How much black could you be in America and still be considered white? 

One drop. If a person had “one drop” of black blood in their body, if they had one black ancestor, they were considered to be black. That was in our laws. 

Take a moment with that thought. Sit down and consider what sort of world we used to live in, and how much time and effort it would take to retool the thoughts and hearts of a people who have put laws into place, and lived within those laws, before all trace of that society would be gone, and there would be acceptance and there would be love, and there would be peace. 

We aren’t there yet.

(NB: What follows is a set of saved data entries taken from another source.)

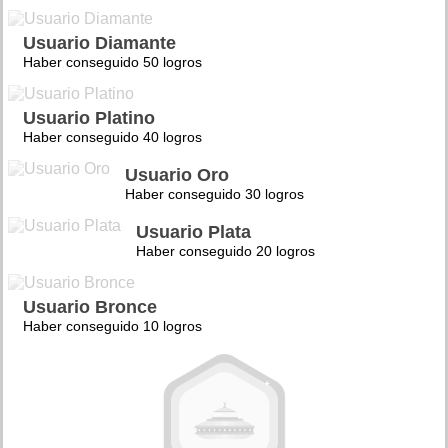
Usuario Diamante
Haber conseguido 50 logros
Usuario Platino
Haber conseguido 40 logros
Usuario Oro
Haber conseguido 30 logros
Usuario Plata
Haber conseguido 20 logros
Usuario Bronce
Haber conseguido 10 logros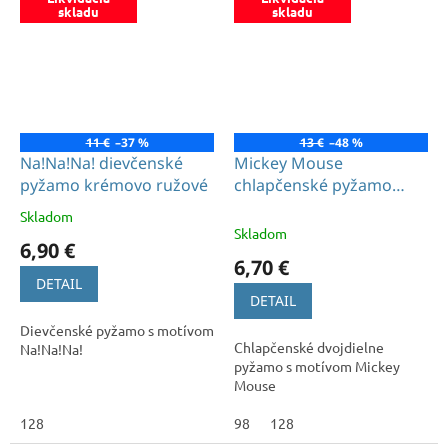
skladu
skladu
11 €
–37 %
13 €
–48 %
Na!Na!Na! dievčenské
Mickey Mouse
pyžamo krémovo ružové
chlapčenské pyžamo
červené
Skladom
Priemerné
Skladom
hodnotenie
6,90 €
produktu
6,70 €
je
DETAIL
5,0
DETAIL
z
Dievčenské pyžamo s motívom
5
Chlapčenské dvojdielne
Na!Na!Na!
hviezdičiek.
pyžamo s motívom Mickey
Mouse
128
98
128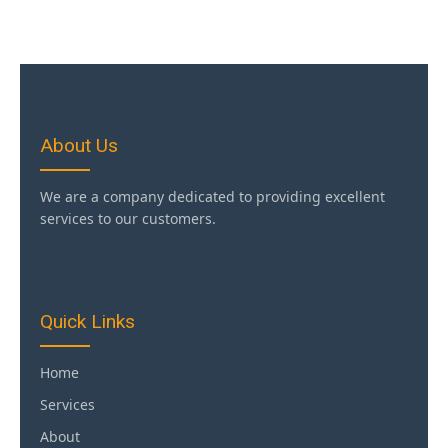
About Us
We are a company dedicated to providing excellent
services to our customers.
Quick Links
Home
Services
About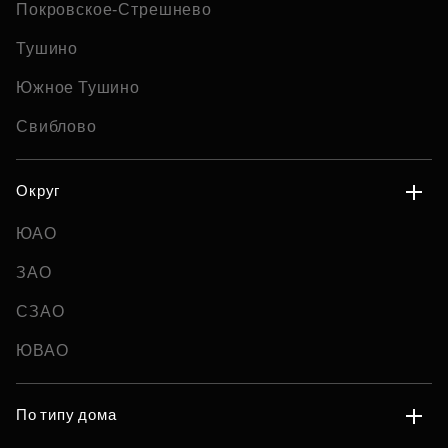
Покровское-Стрешнево
Тушино
Южное Тушино
Свиблово
Округ
ЮАО
ЗАО
СЗАО
ЮВАО
По типу дома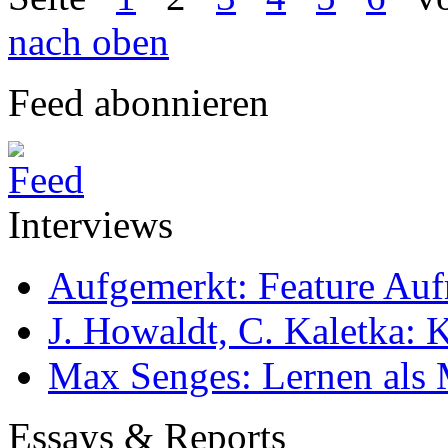
nach oben
Feed abonnieren
Interviews
Aufgemerkt: Feature Au
J. Howaldt, C. Kaletka:
Max Senges: Lernen als 
Essays & Reports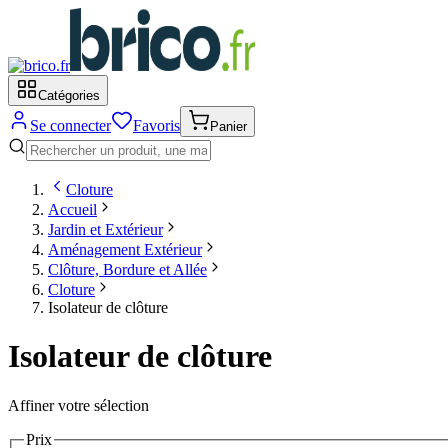
Catégories
Se connecter
Favoris
Panier
Cloture
Accueil
Jardin et Extérieur
Aménagement Extérieur
Clôture, Bordure et Allée
Cloture
Isolateur de clôture
Isolateur de clôture
Affiner votre sélection
Prix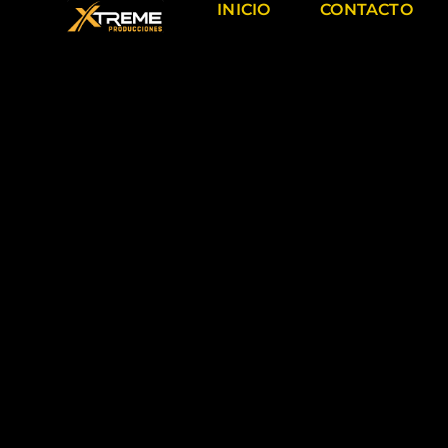
INICIO
CONTACTO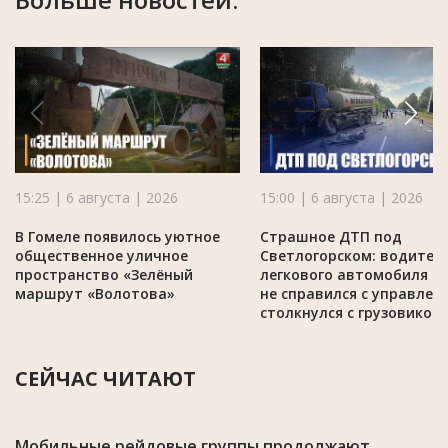
15:25 | 6 августа | 2026
15:00 | 6 августа | 2026
В Гомеле появилось уютное
Страшное ДТП под
общественное уличное
Светлогорском: водител
пространство «Зелёный
легкового автомобиля M
маршрут «Волотова»
не справился с управлен
столкнулся с грузовиком
СЕЙЧАС ЧИТАЮТ
Мобильные рейдовые группы продолжают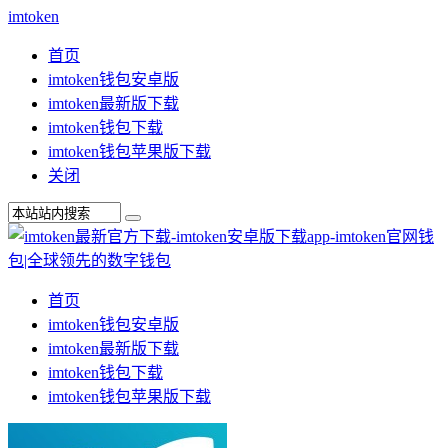
imtoken
首页
imtoken钱包安卓版
imtoken最新版下载
imtoken钱包下载
imtoken钱包苹果版下载
关闭
首页
imtoken钱包安卓版
imtoken最新版下载
imtoken钱包下载
imtoken钱包苹果版下载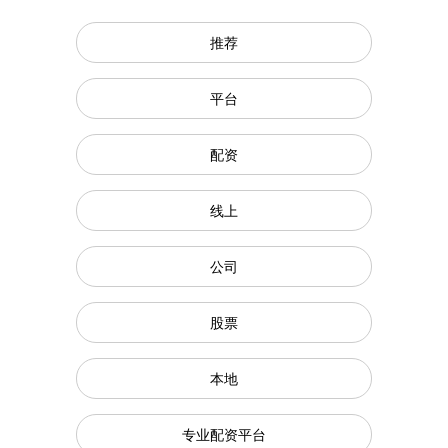
推荐
平台
配资
线上
公司
股票
本地
专业配资平台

We aren’t anywhere near there yet. All the promotions and all the awards, and all the bling in the world cannot change what we have done for hundreds of years, until we understand why we did it. 

If you didn’t know the “One Drop Law” existed, then you didn’t know how bad it was, did you? 

How could you possibly be a part of the solution if you never knew the problem? 

Take Care,

Mike

One thought on “Black and White

  1. I seem to have always known about the one-drop [blood] rule/law. I don’t know when I learned it nor from whom. Halle Berry used it in a custody battle against her child’s white father.